Review: Ada Lovelace Cracks the Code - Rebel Girls
Review: Ada Lovelace Cracks the Code - Rebel Girls - November 2021
One thing I am happy I get to
read them now as a reviewer, but I so wish that when I was in my tweens/teens
that Rebel Girls had existed as I could have gone down a completely different
track with my career as I would have been exposed to more female role models,
as it was I had ones like Ann M. Martin, Beverley Cleary, Judy Blume, Louise
May Alcott, and Laura Ingalls Wilder, Jacqueline Wilson, and Francine Pascal
and then their book characters like Elizabeth Wakefield, Harriet the Spy and
Mary Ann Spiers.
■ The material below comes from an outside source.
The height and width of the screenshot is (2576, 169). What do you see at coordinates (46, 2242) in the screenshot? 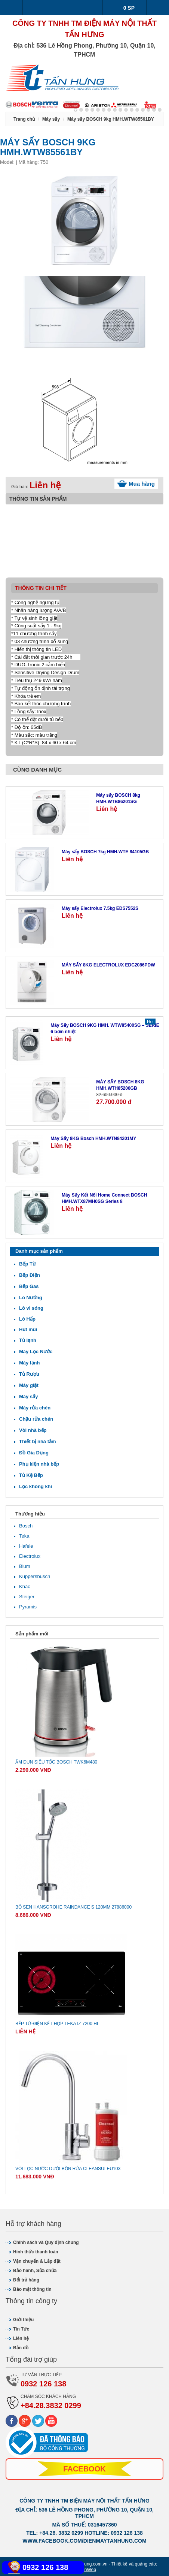 I see `Chính sách và Quy định chung` at bounding box center [46, 2242].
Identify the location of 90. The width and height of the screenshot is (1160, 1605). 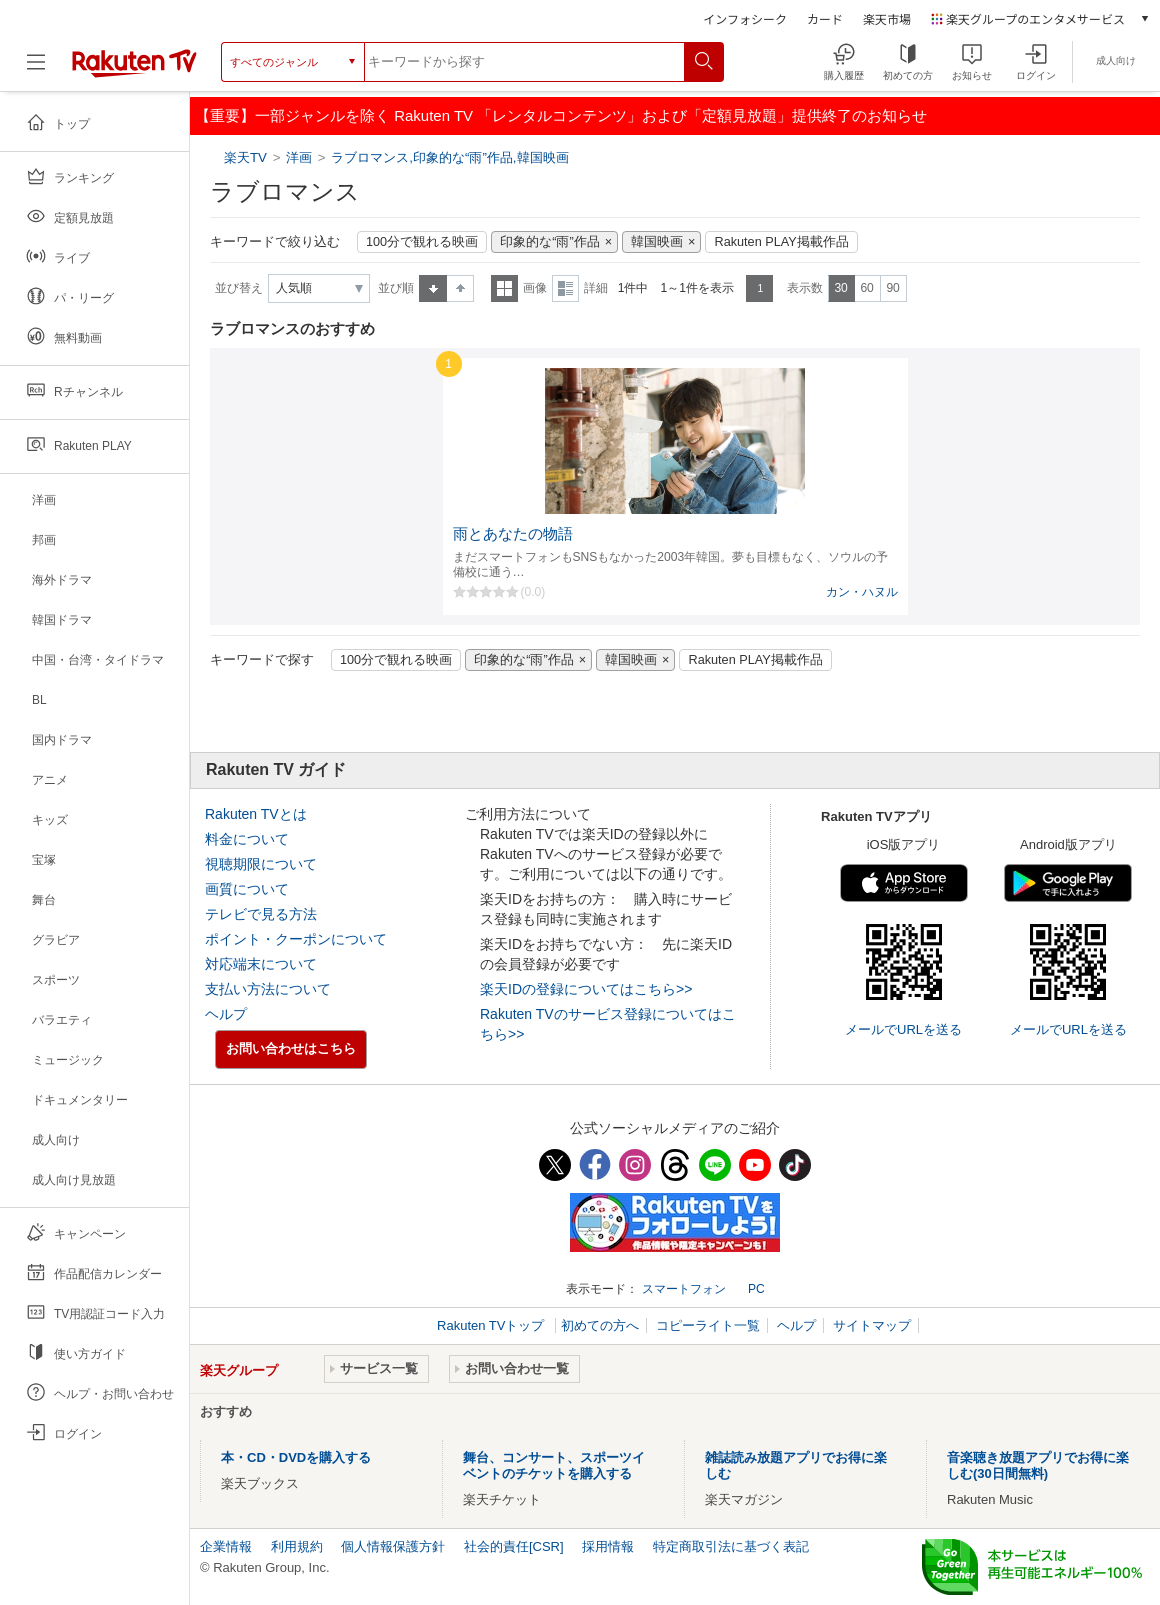 (892, 288).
This makes sense as to why I went down the track of reading
and writing, and even so with this I often wish I had parents at the same time
that encouraged me as I would be on a completely different life path than I am
now. Who knows where I could be if only we had books like Rebel Girls in the
90s and early to mid-2000s? Working for the House of Science as an EA, I am now
exposed to females in the STEM field and one of those talked about and
celebrated is Ada Lovelace. Ada Lovelace grew up in 19th-century London and
helped developed computer codes and computer science. She was before her time
as it would be about two hundred years later, that Ada's work would be recognized
and relooked at with the developments of computers, and in the end, she would
be seen as one of the first-ever female coders in history and a pioneer for
Computer Science. Rather than written as a purely factual book, Ada Lovelace
Cracks the Code is written like a junior chapter book and at the end of the
book contains some activities related to Ada Lovelace's work in both computer
coding and mathematics. This is the perfect book for any female who loves STEM
and computers/coding aged between 7-12 years old.